Methods. In individuals with SCLC, the levels of serum proGRP(31–98) were measured by enzyme-linked immunosorbent assay. Expression of proGRP as well as GRPR mRNA in SCLC tumor tissues was investigated by reverse transcription-nested polymerase chain reaction (PCR) amplification. The proportions of alternatively spliced proGRP mRNA transcripts were analyzed in proGRP-producing tumors by nested and competitive PCR amplification. Finally, production of proGRP protein in SCLC tumor was evaluated by using immunohistochemical staining with a polyclonal human anti-proGRP antibody.
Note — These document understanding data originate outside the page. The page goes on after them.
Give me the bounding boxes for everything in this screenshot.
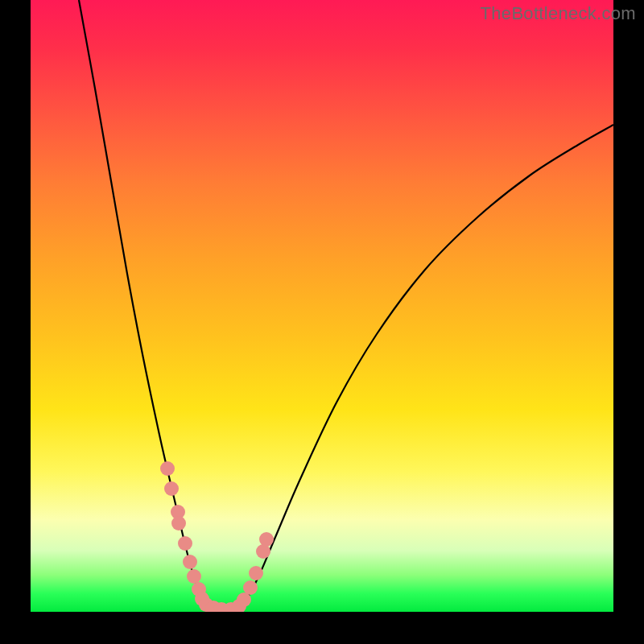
sample-dot bbox=[187, 569, 201, 584]
sample-dot bbox=[178, 536, 192, 551]
sample-dot bbox=[171, 516, 186, 530]
sample-dot bbox=[164, 481, 179, 496]
sample-dot bbox=[259, 532, 274, 547]
plot-area bbox=[31, 0, 613, 612]
bottleneck-curve bbox=[79, 0, 613, 611]
sample-dot bbox=[249, 566, 263, 580]
sample-dot bbox=[160, 461, 175, 476]
outer-frame: TheBottleneck.com bbox=[0, 0, 644, 644]
chart-overlay bbox=[31, 0, 613, 612]
watermark-text: TheBottleneck.com bbox=[481, 3, 636, 24]
sample-dot bbox=[183, 555, 197, 569]
sample-dots-group bbox=[160, 461, 274, 612]
sample-dot bbox=[243, 580, 258, 595]
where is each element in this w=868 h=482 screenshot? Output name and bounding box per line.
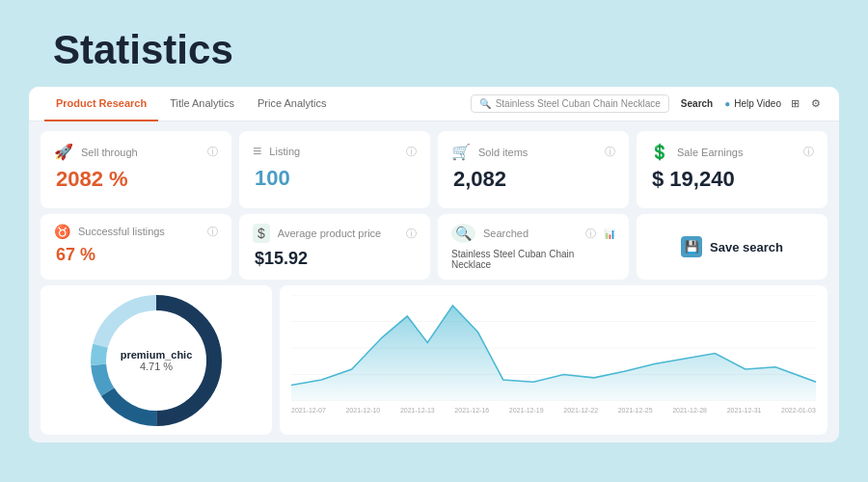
x-label-3: 2021-12-13 xyxy=(400,407,435,414)
searched-card: 🔍 Searched ⓘ 📊 Stainless Steel Cuban Cha… xyxy=(438,214,629,280)
listing-value: 100 xyxy=(253,166,417,191)
sell-through-card: 🚀 Sell through ⓘ 2082 % xyxy=(41,131,231,208)
avg-price-info[interactable]: ⓘ xyxy=(406,227,417,241)
save-icon: 💾 xyxy=(681,236,702,257)
line-chart-card: 2021-12-07 2021-12-10 2021-12-13 2021-12… xyxy=(280,285,827,435)
search-button[interactable]: Search xyxy=(675,95,719,112)
avg-price-value: $15.92 xyxy=(253,249,417,269)
search-input-value: Stainless Steel Cuban Chain Necklace xyxy=(496,98,661,109)
chart-wrapper: 2021-12-07 2021-12-10 2021-12-13 2021-12… xyxy=(291,295,816,425)
save-search-button[interactable]: 💾 Save search xyxy=(681,236,783,257)
listing-card: ≡ Listing ⓘ 100 xyxy=(239,131,430,208)
searched-label: Searched xyxy=(483,228,578,239)
tab-product-research[interactable]: Product Research xyxy=(44,87,158,121)
sale-earnings-card: 💲 Sale Earnings ⓘ $ 19,240 xyxy=(637,131,827,208)
sell-through-info[interactable]: ⓘ xyxy=(207,145,218,159)
cart-icon: 🛒 xyxy=(451,143,471,161)
save-search-label: Save search xyxy=(710,240,783,254)
sold-items-label: Sold items xyxy=(478,147,597,158)
sold-items-card: 🛒 Sold items ⓘ 2,082 xyxy=(438,131,629,208)
help-video-button[interactable]: ● Help Video xyxy=(724,98,781,109)
donut-chart: premium_chic 4.71 % xyxy=(89,293,224,428)
x-label-1: 2021-12-07 xyxy=(291,407,326,414)
avg-price-label: Average product price xyxy=(278,228,398,239)
rocket-icon: 🚀 xyxy=(54,143,73,161)
tab-price-analytics[interactable]: Price Analytics xyxy=(246,87,339,121)
x-label-10: 2022-01-03 xyxy=(781,407,816,414)
x-label-4: 2021-12-16 xyxy=(454,407,489,414)
help-icon: ● xyxy=(724,98,730,109)
sold-items-value: 2,082 xyxy=(451,167,615,192)
x-label-9: 2021-12-31 xyxy=(727,407,762,414)
donut-label-percent: 4.71 % xyxy=(121,361,193,372)
earnings-icon: 💲 xyxy=(650,143,669,161)
tab-title-analytics[interactable]: Title Analytics xyxy=(158,87,246,121)
chart-x-labels: 2021-12-07 2021-12-10 2021-12-13 2021-12… xyxy=(291,407,816,414)
x-label-8: 2021-12-28 xyxy=(672,407,707,414)
dashboard: Product Research Title Analytics Price A… xyxy=(29,87,839,442)
searched-info[interactable]: ⓘ xyxy=(585,227,596,241)
sale-earnings-value: $ 19,240 xyxy=(650,167,814,192)
search-icon: 🔍 xyxy=(479,98,491,109)
page-title: Statistics xyxy=(0,0,868,87)
sale-earnings-label: Sale Earnings xyxy=(677,147,796,158)
x-label-2: 2021-12-10 xyxy=(345,407,380,414)
sell-through-value: 2082 % xyxy=(54,167,218,192)
bar-chart-icon: 📊 xyxy=(604,228,615,239)
sell-through-label: Sell through xyxy=(81,147,200,158)
successful-listings-label: Successful listings xyxy=(78,226,200,237)
grid-icon[interactable]: ⊞ xyxy=(787,96,802,112)
save-search-card: 💾 Save search xyxy=(637,214,827,280)
sold-items-info[interactable]: ⓘ xyxy=(605,145,615,159)
sale-earnings-info[interactable]: ⓘ xyxy=(803,145,814,159)
donut-card: premium_chic 4.71 % xyxy=(41,285,272,435)
bottom-section: premium_chic 4.71 % xyxy=(29,285,839,442)
settings-icon[interactable]: ⚙ xyxy=(808,96,824,112)
search-box[interactable]: 🔍 Stainless Steel Cuban Chain Necklace xyxy=(471,94,669,113)
successful-listings-info[interactable]: ⓘ xyxy=(207,225,218,239)
search-card-icon: 🔍 xyxy=(451,224,475,243)
topbar: Product Research Title Analytics Price A… xyxy=(29,87,839,121)
list-icon: ≡ xyxy=(253,143,261,160)
metrics-row-1: 🚀 Sell through ⓘ 2082 % ≡ Listing ⓘ 100 … xyxy=(29,121,839,214)
metrics-row-2: ♉ Successful listings ⓘ 67 % $ Average p… xyxy=(29,214,839,285)
donut-label-name: premium_chic xyxy=(121,349,193,361)
listing-label: Listing xyxy=(269,146,398,157)
x-label-5: 2021-12-19 xyxy=(509,407,544,414)
x-label-6: 2021-12-22 xyxy=(563,407,598,414)
listing-info[interactable]: ⓘ xyxy=(406,145,417,159)
avg-price-card: $ Average product price ⓘ $15.92 xyxy=(239,214,430,280)
x-label-7: 2021-12-25 xyxy=(618,407,653,414)
successful-listings-card: ♉ Successful listings ⓘ 67 % xyxy=(41,214,231,280)
price-icon: $ xyxy=(253,224,270,243)
line-chart-svg xyxy=(291,295,816,401)
taurus-icon: ♉ xyxy=(54,224,70,239)
successful-listings-value: 67 % xyxy=(54,245,218,265)
searched-text: Stainless Steel Cuban Chain Necklace xyxy=(451,249,615,270)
Results. ProGRP mRNA transcripts could be detected only in tumor tissues recovered from individuals with high serum proGRP levels. The proportions of mRNA subtypes in each case were nearly the same, revealing type I of 55.4±7.6%, type II with 21-b deletion of 1.8±3.6%, and type III with 19-b deletion of 42.8±4.3%, respectively. ProGRP protein production was demonstrated in tumor tissues exclusively from individuals exhibiting high serum proGRP levels. In contrast, GRPR mRNA transcripts were detectable in cancer cells from two of five proGRP-expressing tumor tissues.
Conclusions. ProGRP mRNA expression is closely related with the synthesis of proGRP protein which is eventually released into the blood. It is suggested GRP may function as an autocrine growth factor for cancer cells in a subgroup of SCLC patients through, at least in part, upregulation of GRPR expression.